Selinon offers you a highly scalable solution. By design, you can find two optimization techniques interesting. Both are discussed in the following sections.

Flow optimization & Dispatcher scheduling

In order to optimize your flow execution, you need to deeply understand core concept behind Selinon. As you already read, the key idea behind Selinon is dispatcher (see Dispacher). Dispatcher is periodically scheduled and checks state of tasks in the flow and schedules new if necessary.

As there is non-zero overhead for each dispatcher run - queue message, receive message, check task status (querying result backend) and queue message for dispatcher again, it is generally a good idea to optimize dispatcher scheduling.

Selinon offers you to optimize dispatcher scheduling by configuring sampling strategies.

A sampling strategy basically gives information on when the dispatcher should be scheduled (or to be more precise retried) in order to check the current flow status.

By default dispatcher is rescheduled every 2 seconds.
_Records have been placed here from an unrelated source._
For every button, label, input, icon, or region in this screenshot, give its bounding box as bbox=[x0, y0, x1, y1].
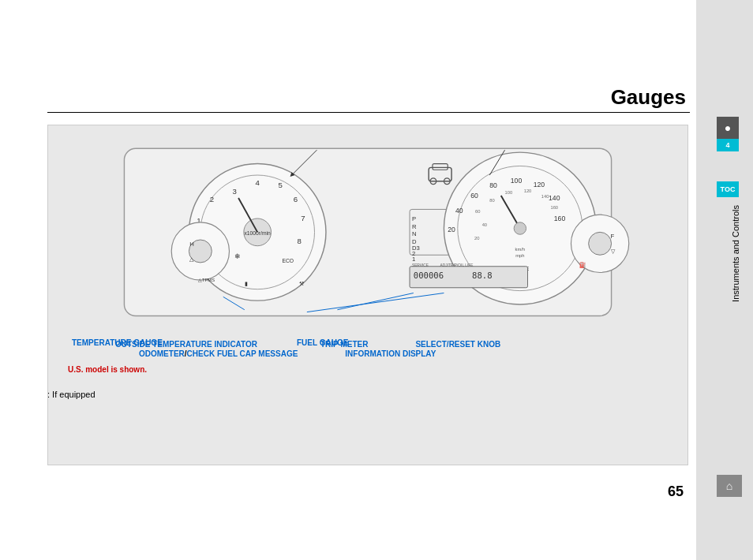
svg-text:R: R bbox=[412, 223, 417, 230]
svg-text:120: 120 bbox=[524, 189, 532, 193]
svg-text:▮: ▮ bbox=[245, 281, 248, 286]
svg-text:40: 40 bbox=[455, 207, 463, 215]
section-label: Instruments and Controls bbox=[731, 205, 747, 302]
svg-text:80: 80 bbox=[489, 181, 497, 189]
svg-text:4: 4 bbox=[255, 178, 260, 187]
svg-text:mph: mph bbox=[515, 253, 524, 258]
svg-text:20: 20 bbox=[474, 236, 479, 241]
svg-text:❄: ❄ bbox=[234, 252, 241, 260]
toc-button[interactable]: TOC bbox=[717, 181, 739, 197]
svg-text:100: 100 bbox=[511, 177, 523, 185]
svg-text:⛽: ⛽ bbox=[579, 261, 586, 268]
svg-text:△TPMS: △TPMS bbox=[198, 278, 215, 282]
svg-text:160: 160 bbox=[550, 205, 558, 210]
svg-text:100: 100 bbox=[505, 190, 513, 195]
label-odometer: ODOMETER bbox=[139, 349, 185, 358]
label-info-display: INFORMATION DISPLAY bbox=[345, 349, 436, 358]
svg-text:SERVICE: SERVICE bbox=[412, 263, 429, 267]
us-model-note: U.S. model is shown. bbox=[68, 365, 147, 374]
svg-text:2: 2 bbox=[210, 195, 214, 203]
svg-text:20: 20 bbox=[448, 226, 455, 233]
svg-text:6: 6 bbox=[294, 195, 298, 203]
svg-text:40: 40 bbox=[482, 222, 487, 227]
svg-text:P: P bbox=[412, 215, 416, 222]
if-equipped-note: : If equipped bbox=[47, 390, 96, 399]
svg-text:⚒: ⚒ bbox=[299, 281, 304, 286]
svg-text:60: 60 bbox=[475, 209, 480, 214]
svg-text:000006: 000006 bbox=[414, 271, 444, 280]
svg-text:80: 80 bbox=[489, 198, 494, 203]
chapter-number-badge[interactable]: 4 bbox=[717, 139, 739, 151]
footnote-area: : If equipped bbox=[47, 386, 96, 401]
svg-text:N: N bbox=[412, 230, 417, 237]
svg-text:140: 140 bbox=[541, 194, 549, 199]
svg-point-51 bbox=[514, 222, 526, 234]
home-button[interactable]: ⌂ bbox=[717, 475, 742, 497]
label-fuel-gauge: FUEL GAUGE bbox=[297, 338, 348, 347]
title-underline bbox=[47, 112, 690, 113]
svg-text:F: F bbox=[611, 233, 615, 240]
svg-text:ADJ/TRIP/OIL LIFE: ADJ/TRIP/OIL LIFE bbox=[440, 263, 474, 267]
sidebar: ● 4 TOC Instruments and Controls ⌂ bbox=[696, 0, 753, 560]
svg-text:8: 8 bbox=[298, 237, 302, 245]
svg-text:60: 60 bbox=[470, 192, 478, 200]
diagram-container: x1000r/min 3 4 5 6 7 8 2 1 0 ECO H △ △TP… bbox=[47, 125, 688, 465]
dashboard-illustration: x1000r/min 3 4 5 6 7 8 2 1 0 ECO H △ △TP… bbox=[56, 133, 680, 346]
person-icon[interactable]: ● bbox=[717, 117, 739, 139]
svg-text:1: 1 bbox=[412, 256, 415, 263]
svg-text:H: H bbox=[189, 241, 194, 248]
svg-text:88.8: 88.8 bbox=[472, 271, 493, 280]
svg-text:ECO: ECO bbox=[282, 258, 294, 263]
label-temperature-gauge: TEMPERATURE GAUGE bbox=[72, 338, 163, 347]
svg-text:km/h: km/h bbox=[515, 247, 526, 252]
page-number: 65 bbox=[668, 483, 684, 500]
svg-text:160: 160 bbox=[554, 215, 566, 222]
svg-text:7: 7 bbox=[301, 214, 305, 222]
svg-text:3: 3 bbox=[233, 187, 237, 196]
label-check-fuel-cap: CHECK FUEL CAP MESSAGE bbox=[187, 349, 298, 358]
svg-point-54 bbox=[589, 232, 612, 255]
svg-text:140: 140 bbox=[549, 194, 560, 202]
svg-text:120: 120 bbox=[534, 181, 545, 189]
svg-text:5: 5 bbox=[278, 181, 282, 189]
label-select-reset: SELECT/RESET KNOB bbox=[415, 340, 500, 349]
page-title: Gauges bbox=[611, 85, 686, 110]
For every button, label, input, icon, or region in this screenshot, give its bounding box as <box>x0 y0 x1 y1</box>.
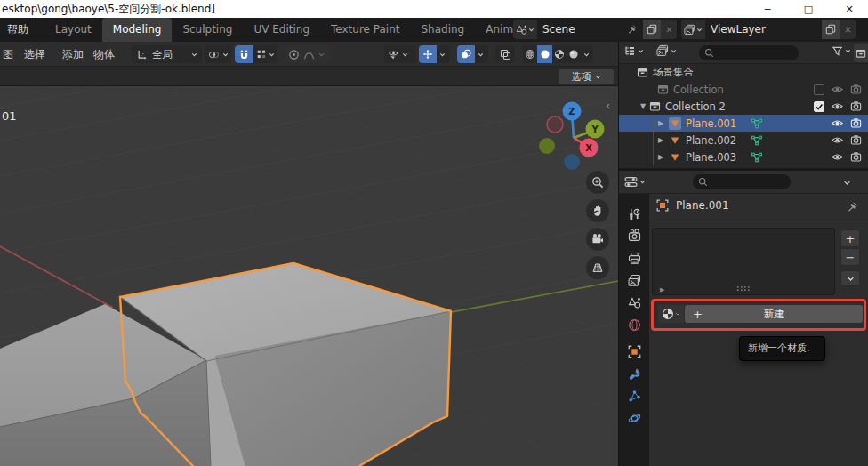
new-material-button[interactable]: + 新建 <box>685 305 863 323</box>
tab-layout[interactable]: Layout <box>44 18 102 42</box>
menu-object[interactable]: 物体 <box>93 42 115 67</box>
properties-editor-type-dropdown[interactable] <box>624 175 646 189</box>
disclosure-closed-icon[interactable]: ▶ <box>656 153 665 161</box>
view-layer-name-field[interactable]: ViewLayer <box>705 20 822 39</box>
overlays-toggle-button[interactable] <box>457 45 475 63</box>
view-layer-remove-button[interactable] <box>840 20 856 39</box>
zoom-button[interactable] <box>586 171 609 194</box>
options-dropdown[interactable]: 选项 <box>559 69 614 84</box>
menu-select[interactable]: 选择 <box>24 42 45 67</box>
slot-specials-dropdown[interactable] <box>840 270 860 286</box>
shading-rendered-button[interactable] <box>567 45 581 63</box>
scene-unlink-button[interactable] <box>661 20 677 39</box>
proportional-edit-icon[interactable] <box>288 49 300 60</box>
pin-icon[interactable] <box>627 24 638 35</box>
sidebar-collapse-icon[interactable]: ‹ <box>606 99 610 112</box>
outliner-row-collection[interactable]: Collection <box>619 81 868 98</box>
close-button[interactable]: ✕ <box>836 1 863 17</box>
view-layer-add-button[interactable] <box>822 20 840 39</box>
menu-help[interactable]: 帮助 <box>7 18 28 42</box>
tab-shading[interactable]: Shading <box>410 18 475 42</box>
tab-sculpting[interactable]: Sculpting <box>172 18 243 42</box>
tab-tool[interactable] <box>619 204 649 223</box>
camera-visibility-icon[interactable] <box>850 151 862 163</box>
chevron-down-icon[interactable] <box>843 179 851 187</box>
browse-material-button[interactable] <box>658 305 684 323</box>
eye-icon[interactable] <box>832 117 843 129</box>
scene-name-field[interactable]: Scene <box>537 20 643 39</box>
chevron-down-icon[interactable] <box>437 52 448 58</box>
tab-object[interactable] <box>619 341 649 361</box>
minimize-button[interactable]: ─ <box>754 1 781 17</box>
shading-material-button[interactable] <box>552 45 567 63</box>
tab-texture-paint[interactable]: Texture Paint <box>320 18 410 42</box>
snap-target-dropdown[interactable] <box>253 49 277 60</box>
tab-modeling[interactable]: Modeling <box>102 18 173 42</box>
add-slot-button[interactable]: + <box>840 229 860 247</box>
material-slot-list[interactable]: ▶ <box>652 228 835 295</box>
tab-physics[interactable] <box>619 408 649 428</box>
pin-icon[interactable] <box>847 201 858 213</box>
properties-search-input[interactable] <box>693 174 791 189</box>
chevron-down-icon[interactable] <box>475 52 486 58</box>
tab-render[interactable] <box>619 225 649 245</box>
display-mode-dropdown[interactable] <box>656 44 677 57</box>
camera-visibility-icon[interactable] <box>850 134 862 146</box>
perspective-toggle-button[interactable] <box>586 256 609 279</box>
remove-slot-button[interactable]: − <box>840 248 860 266</box>
maximize-button[interactable]: □ <box>795 1 822 17</box>
disclosure-open-icon[interactable]: ▼ <box>639 102 647 110</box>
exclude-checkbox[interactable] <box>814 84 824 95</box>
shading-solid-button[interactable] <box>537 45 552 63</box>
gizmo-neg-x-ball[interactable] <box>547 116 563 133</box>
pivot-point-dropdown[interactable] <box>205 45 231 63</box>
viewport-3d[interactable]: 01 Z Y X ‹ <box>0 86 618 466</box>
pan-hand-button[interactable] <box>586 199 609 222</box>
tab-view-layer[interactable] <box>619 270 649 290</box>
camera-visibility-icon[interactable] <box>850 117 862 129</box>
snap-toggle-button[interactable] <box>235 45 253 63</box>
outliner-row-plane-003[interactable]: ▶ Plane.003 <box>619 149 868 165</box>
tab-particles[interactable] <box>619 386 649 406</box>
camera-visibility-icon[interactable] <box>850 84 862 95</box>
scene-duplicate-button[interactable] <box>643 20 661 39</box>
outliner-search-input[interactable] <box>699 45 799 60</box>
menu-add[interactable]: 添加 <box>62 42 84 67</box>
navigation-gizmo[interactable]: Z Y X <box>532 92 616 176</box>
gizmos-toggle-button[interactable] <box>419 45 437 63</box>
new-collection-button[interactable] <box>854 44 868 62</box>
camera-view-button[interactable] <box>586 228 609 251</box>
filter-dropdown[interactable] <box>832 45 851 57</box>
eye-icon[interactable] <box>832 100 843 112</box>
exclude-checkbox[interactable] <box>814 101 824 112</box>
tab-modifiers[interactable] <box>619 364 649 383</box>
disclosure-closed-icon[interactable]: ▶ <box>656 119 665 127</box>
tab-world[interactable] <box>619 315 649 334</box>
falloff-curve-icon[interactable] <box>303 49 315 60</box>
camera-visibility-icon[interactable] <box>850 100 862 112</box>
menu-view[interactable]: 图 <box>3 42 13 67</box>
outliner-row-plane-001[interactable]: ▶ Plane.001 <box>619 115 868 132</box>
tab-uv-editing[interactable]: UV Editing <box>243 18 320 42</box>
chevron-down-icon[interactable] <box>581 52 592 58</box>
outliner-row-collection-2[interactable]: ▼ Collection 2 <box>619 98 868 115</box>
editor-type-dropdown[interactable] <box>623 44 644 57</box>
grip-dots-icon[interactable] <box>737 286 753 291</box>
eye-icon[interactable] <box>832 151 843 163</box>
scene-browse-button[interactable] <box>513 20 537 39</box>
outliner-row-plane-002[interactable]: ▶ Plane.002 <box>619 132 868 149</box>
eye-icon[interactable] <box>832 134 843 146</box>
gizmo-neg-z-ball[interactable] <box>564 154 580 170</box>
show-gizmo-visibility-dropdown[interactable] <box>384 45 416 63</box>
view-layer-browse-button[interactable] <box>681 20 705 39</box>
xray-toggle-button[interactable] <box>495 45 515 63</box>
disclosure-closed-icon[interactable]: ▶ <box>656 136 665 144</box>
tab-output[interactable] <box>619 248 649 268</box>
expand-triangle-icon[interactable]: ▶ <box>660 286 664 293</box>
transform-orientation-dropdown[interactable]: 全局 <box>132 45 202 63</box>
eye-icon[interactable] <box>832 84 843 95</box>
shading-wireframe-button[interactable] <box>523 45 537 63</box>
tab-scene[interactable] <box>619 293 649 312</box>
outliner-row-scene-collection[interactable]: 场景集合 <box>619 64 868 81</box>
gizmo-neg-y-ball[interactable] <box>539 138 555 154</box>
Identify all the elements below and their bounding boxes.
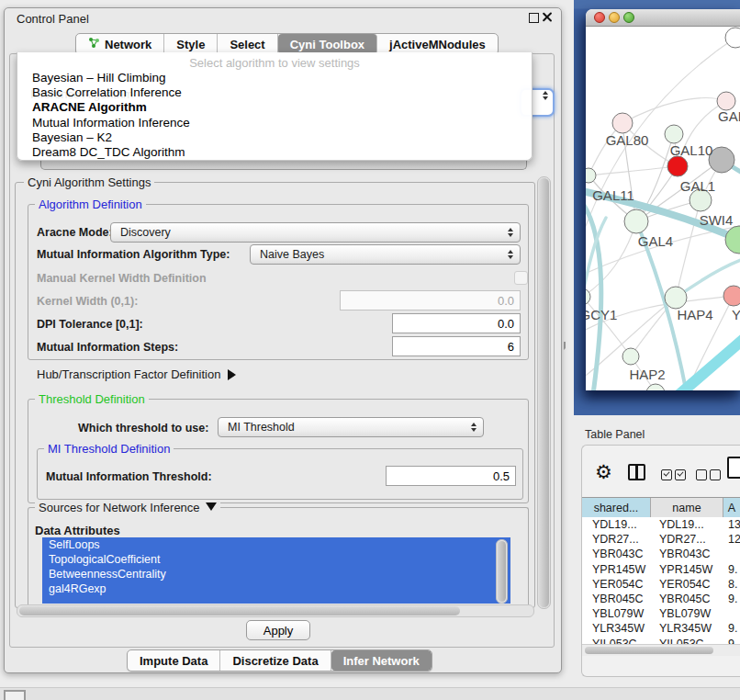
mi-algorithm-type-label: Mutual Information Algorithm Type: <box>37 248 230 261</box>
minimize-traffic-light-icon[interactable] <box>609 12 620 23</box>
attribute-item-topologicalcoefficient[interactable]: TopologicalCoefficient <box>42 552 510 567</box>
network-node[interactable] <box>622 348 639 365</box>
new-table-document-icon[interactable] <box>727 457 740 479</box>
table-settings-gear-icon[interactable]: ⚙ <box>595 462 612 481</box>
zoom-traffic-light-icon[interactable] <box>623 12 634 23</box>
table-body: YDL19...YDL19...13YDR27...YDR27...12YBR0… <box>582 517 740 644</box>
network-edge <box>678 339 740 390</box>
settings-vertical-scrollbar[interactable] <box>537 176 551 609</box>
network-node[interactable] <box>717 92 735 110</box>
network-node[interactable] <box>586 168 596 183</box>
tab-style[interactable]: Style <box>164 34 218 54</box>
mi-algorithm-type-value: Naive Bayes <box>260 248 324 261</box>
table-cell: YDR27... <box>582 533 651 546</box>
mi-steps-input[interactable] <box>392 336 521 356</box>
network-node[interactable] <box>646 384 665 390</box>
algorithm-dropdown[interactable]: Inference Algorithm Select algorithm to … <box>17 52 533 161</box>
float-panel-icon[interactable] <box>529 13 539 23</box>
tab-impute-data[interactable]: Impute Data <box>128 650 220 671</box>
status-strip <box>0 687 740 700</box>
tab-label: jActiveMNodules <box>389 38 486 51</box>
mi-algorithm-type-combobox[interactable]: Naive Bayes <box>250 244 521 265</box>
data-attributes-list[interactable]: SelfLoopsTopologicalCoefficientBetweenne… <box>42 537 510 604</box>
column-header-a[interactable]: A <box>723 498 740 517</box>
node-label-gal10: GAL10 <box>670 142 713 158</box>
network-canvas[interactable]: GAL80GALGAL10GAL1GAL11SWI4GAL4GCY1HAP4YH… <box>586 27 740 390</box>
minimized-panel-icon[interactable] <box>4 690 26 700</box>
aracne-mode-combobox[interactable]: Discovery <box>110 222 521 243</box>
table-row[interactable]: YIL053CYIL053C9 <box>582 637 740 645</box>
attribute-item-selfloops[interactable]: SelfLoops <box>42 537 510 552</box>
aracne-mode-value: Discovery <box>120 226 171 239</box>
table-row[interactable]: YBR043CYBR043C <box>582 547 740 561</box>
table-row[interactable]: YER054CYER054C8. <box>582 577 740 592</box>
select-all-checkbox-icon-2[interactable] <box>675 469 686 480</box>
node-label-gal80: GAL80 <box>606 132 649 148</box>
deselect-all-checkbox-icon-2[interactable] <box>710 469 721 480</box>
tab-cyni-toolbox[interactable]: Cyni Toolbox <box>278 34 377 54</box>
column-layout-icon[interactable] <box>628 464 645 480</box>
deselect-all-checkbox-icon[interactable] <box>696 469 707 480</box>
panel-splitter[interactable] <box>562 0 574 700</box>
table-row[interactable]: YBL079WYBL079W <box>582 606 740 621</box>
dropdown-item-bayesian-hill-climbing[interactable]: Bayesian – Hill Climbing <box>17 71 532 85</box>
close-traffic-light-icon[interactable] <box>594 12 605 23</box>
column-header-name[interactable]: name <box>651 498 723 517</box>
collapse-arrow-icon <box>206 502 217 511</box>
table-row[interactable]: YDR27...YDR27...12 <box>582 532 740 547</box>
network-node[interactable] <box>624 209 648 233</box>
dpi-tolerance-label: DPI Tolerance [0,1]: <box>37 318 143 331</box>
network-node[interactable] <box>612 113 633 133</box>
dropdown-item-mutual-information-inference[interactable]: Mutual Information Inference <box>17 116 532 130</box>
table-row[interactable]: YBR045CYBR045C9. <box>582 592 740 606</box>
tab-network[interactable]: Network <box>76 34 164 54</box>
manual-kernel-width-checkbox[interactable] <box>514 271 528 285</box>
splitter-handle-icon[interactable] <box>564 342 570 350</box>
tab-select[interactable]: Select <box>218 34 277 54</box>
mi-threshold-input[interactable] <box>386 466 516 486</box>
network-window-titlebar[interactable] <box>586 9 740 27</box>
network-node[interactable] <box>725 226 740 254</box>
network-tab-icon <box>88 37 100 51</box>
dropdown-item-aracne-algorithm[interactable]: ARACNE Algorithm <box>17 100 532 115</box>
network-edge <box>622 98 726 123</box>
network-node[interactable] <box>665 287 687 309</box>
which-threshold-combobox[interactable]: MI Threshold <box>218 417 484 437</box>
table-row[interactable]: YPR145WYPR145W9. <box>582 562 740 577</box>
table-cell: YBR043C <box>651 548 723 560</box>
network-view-window[interactable]: GAL80GALGAL10GAL1GAL11SWI4GAL4GCY1HAP4YH… <box>586 9 740 390</box>
settings-group-title: Cyni Algorithm Settings <box>24 175 154 189</box>
tab-label: Impute Data <box>140 654 207 668</box>
dpi-tolerance-input[interactable] <box>392 313 521 333</box>
combo-stepper-icon <box>508 250 513 259</box>
close-panel-icon[interactable] <box>542 11 553 22</box>
table-cell: YLR345W <box>582 622 651 635</box>
network-node[interactable] <box>667 156 688 176</box>
network-node[interactable] <box>725 28 740 48</box>
dropdown-item-bayesian-k2[interactable]: Bayesian – K2 <box>17 130 532 145</box>
table-cell: 9. <box>723 563 740 576</box>
attribute-item-gal4rgexp[interactable]: gal4RGexp <box>42 581 510 596</box>
attribute-item-betweennesscentrality[interactable]: BetweennessCentrality <box>42 567 510 581</box>
tab-discretize-data[interactable]: Discretize Data <box>220 650 331 671</box>
settings-horizontal-scrollbar[interactable] <box>17 604 534 617</box>
table-row[interactable]: YLR345WYLR345W9. <box>582 621 740 636</box>
table-row[interactable]: YDL19...YDL19...13 <box>582 517 740 532</box>
network-node[interactable] <box>723 286 740 306</box>
apply-button[interactable]: Apply <box>246 620 310 640</box>
tab-infer-network[interactable]: Infer Network <box>331 650 432 671</box>
node-label-hap4: HAP4 <box>677 307 712 322</box>
network-edge <box>589 166 678 175</box>
table-cell: YPR145W <box>651 563 723 576</box>
hub-definition-toggle[interactable]: Hub/Transcription Factor Definition <box>37 367 236 381</box>
table-horizontal-scrollbar[interactable] <box>582 644 740 656</box>
network-node[interactable] <box>665 125 683 143</box>
sources-group-title[interactable]: Sources for Network Inference <box>35 501 220 514</box>
column-header-shared[interactable]: shared... <box>582 498 651 517</box>
dropdown-item-basic-correlation-inference[interactable]: Basic Correlation Inference <box>17 85 532 100</box>
select-all-checkbox-icon[interactable] <box>661 469 672 480</box>
kernel-width-input[interactable] <box>340 290 521 310</box>
tab-jactivemnodules[interactable]: jActiveMNodules <box>377 34 498 54</box>
dropdown-item-dream8-dc-tdc-algorithm[interactable]: Dream8 DC_TDC Algorithm <box>17 145 532 160</box>
attributes-list-scrollbar[interactable] <box>496 539 508 604</box>
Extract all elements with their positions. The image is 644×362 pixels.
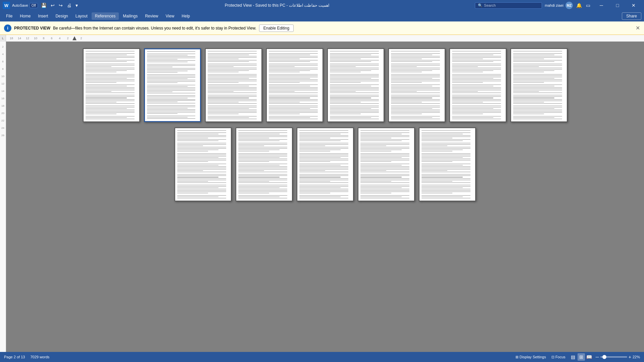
page-thumbnail[interactable]	[297, 127, 354, 201]
ruler-num: 4	[56, 37, 64, 40]
menu-help[interactable]: Help	[178, 12, 193, 20]
page-row-1	[83, 48, 567, 122]
ruler-num: 10	[32, 37, 40, 40]
zoom-in-button[interactable]: +	[629, 354, 631, 360]
page-thumbnail[interactable]	[449, 48, 506, 122]
ruler-num: 14	[15, 37, 23, 40]
page-indicator: Page 2 of 13	[4, 355, 25, 359]
maximize-button[interactable]: □	[610, 0, 625, 11]
page-thumbnail[interactable]	[510, 48, 567, 122]
menu-review[interactable]: Review	[142, 12, 161, 20]
zoom-thumb[interactable]	[602, 355, 606, 359]
svg-marker-0	[72, 36, 77, 40]
user-area: mahdi ziaei MZ	[545, 2, 573, 9]
display-settings-label: Display Settings	[519, 355, 546, 359]
ruler-num: 8	[40, 37, 48, 40]
page-thumbnail[interactable]	[388, 48, 445, 122]
page-thumbnail[interactable]	[175, 127, 232, 201]
title-bar-left: W AutoSave Off 💾 ↩ ↪ 🖨 ▾	[3, 2, 79, 9]
left-ruler: 2 4 6 8 10 12 14 16 18 20 22 24 26	[0, 42, 6, 352]
left-ruler-num: 18	[0, 102, 6, 109]
page-thumbnail[interactable]	[236, 127, 293, 201]
ruler-corner: L	[0, 35, 6, 42]
window-controls: ─ □ ✕	[594, 0, 641, 11]
ruler-num: 2	[77, 37, 85, 40]
menu-file[interactable]: File	[3, 12, 16, 20]
display-settings-icon: ⊞	[515, 355, 518, 359]
left-ruler-num: 26	[0, 132, 6, 139]
left-ruler-num: 24	[0, 124, 6, 132]
left-ruler-num: 12	[0, 80, 6, 87]
page-thumbnail[interactable]	[327, 48, 384, 122]
ruler-num: 12	[23, 37, 32, 40]
read-mode-view-button[interactable]: 📖	[586, 353, 593, 361]
menu-home[interactable]: Home	[16, 12, 34, 20]
customize-icon[interactable]: ▾	[75, 2, 79, 9]
title-bar-center: اهمیت حفاظت اطلاعات - Protected View - S…	[225, 3, 329, 8]
user-avatar[interactable]: MZ	[565, 2, 573, 9]
menu-design[interactable]: Design	[52, 12, 71, 20]
autosave-toggle[interactable]: Off	[30, 3, 38, 8]
ribbon-display-icon[interactable]: ▭	[585, 2, 591, 9]
left-ruler-num: 22	[0, 117, 6, 124]
page-thumbnail[interactable]	[83, 48, 140, 122]
menu-mailings[interactable]: Mailings	[119, 12, 141, 20]
menu-insert[interactable]: Insert	[35, 12, 51, 20]
protected-icon-letter: i	[7, 25, 8, 31]
left-ruler-num: 8	[0, 65, 6, 72]
menu-layout[interactable]: Layout	[72, 12, 91, 20]
minimize-button[interactable]: ─	[594, 0, 609, 11]
left-ruler-num: 4	[0, 50, 6, 58]
autosave-area: AutoSave Off	[12, 3, 38, 8]
protected-close-button[interactable]: ✕	[636, 25, 640, 31]
word-count: 7029 words	[30, 355, 49, 359]
web-layout-view-button[interactable]: ⊞	[578, 353, 585, 361]
search-placeholder: Search	[484, 3, 496, 7]
save-icon[interactable]: 💾	[40, 2, 48, 9]
left-ruler-num: 16	[0, 95, 6, 102]
notifications-icon[interactable]: 🔔	[576, 2, 583, 9]
focus-button[interactable]: ⊡ Focus	[550, 354, 567, 360]
page-thumbnail[interactable]	[358, 127, 415, 201]
left-ruler-num: 10	[0, 72, 6, 80]
menu-bar: File Home Insert Design Layout Reference…	[0, 11, 644, 21]
enable-editing-button[interactable]: Enable Editing	[259, 24, 294, 32]
zoom-slider[interactable]	[600, 356, 627, 358]
autosave-label: AutoSave	[12, 3, 28, 7]
menu-view[interactable]: View	[162, 12, 178, 20]
zoom-percent: 22%	[633, 355, 640, 359]
undo-icon[interactable]: ↩	[50, 2, 56, 9]
close-button[interactable]: ✕	[626, 0, 641, 11]
redo-icon[interactable]: ↪	[58, 2, 64, 9]
title-bar-right: 🔍 Search mahdi ziaei MZ 🔔 ▭ ─ □ ✕	[475, 0, 641, 11]
page-thumbnail[interactable]	[144, 48, 201, 122]
print-icon[interactable]: 🖨	[66, 2, 72, 9]
word-icon: W	[3, 2, 10, 9]
status-right: ⊞ Display Settings ⊡ Focus ▤ ⊞ 📖 ─ + 22%	[514, 353, 640, 361]
focus-label: Focus	[555, 355, 565, 359]
share-button[interactable]: Share	[622, 12, 641, 20]
user-name: mahdi ziaei	[545, 3, 563, 7]
left-ruler-num: 14	[0, 87, 6, 95]
search-box[interactable]: 🔍 Search	[475, 2, 542, 9]
print-layout-view-button[interactable]: ▤	[569, 353, 577, 361]
protected-message: Be careful—files from the Internet can c…	[53, 26, 256, 31]
title-bar: W AutoSave Off 💾 ↩ ↪ 🖨 ▾ اهمیت حفاظت اطل…	[0, 0, 644, 11]
horizontal-ruler: L 18 14 12 10 8 6 4 2 2	[0, 35, 644, 42]
document-area[interactable]	[6, 42, 644, 352]
protected-icon: i	[4, 24, 11, 32]
left-ruler-num: 2	[0, 43, 6, 50]
left-ruler-num: 20	[0, 109, 6, 117]
status-left: Page 2 of 13 7029 words	[4, 355, 509, 359]
ruler-num: 2	[64, 37, 72, 40]
view-buttons: ▤ ⊞ 📖	[569, 353, 593, 361]
menu-references[interactable]: References	[92, 12, 119, 20]
page-thumbnail[interactable]	[266, 48, 323, 122]
zoom-area: ─ + 22%	[596, 354, 640, 360]
zoom-out-button[interactable]: ─	[596, 354, 599, 360]
ruler-marker	[72, 36, 77, 41]
page-thumbnail[interactable]	[205, 48, 262, 122]
page-thumbnail[interactable]	[419, 127, 476, 201]
ruler-numbers: 18 14 12 10 8 6 4 2 2	[6, 36, 85, 41]
display-settings-button[interactable]: ⊞ Display Settings	[514, 354, 547, 360]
Note that it means “give dispatcher at least 2 seconds to retry”. If you have full queues (and busy workers) your dispatcher can be rescheduled even after days.

Selinon offers you couple of predefined sampling strategies (refer to selinon.strategies for more info):

flow-definitions:
  - name: 'flow1'
    # define sampling strategy
    sampling:
      name: 'constant'
      args:
        # check for flow state at least each 10 seconds
        retry: 10
    edges:
      # a list of edges follows

You can also provide your own sampling strategy. Basically sampling strategy is given by a number which tells Selinon when to reschedule dispatcher in the flow. This number is computed in the sampling strategy function which accepts one positional argument status and keywords arguments that are passed to sampling strategy function based on the YAML configuration you provided.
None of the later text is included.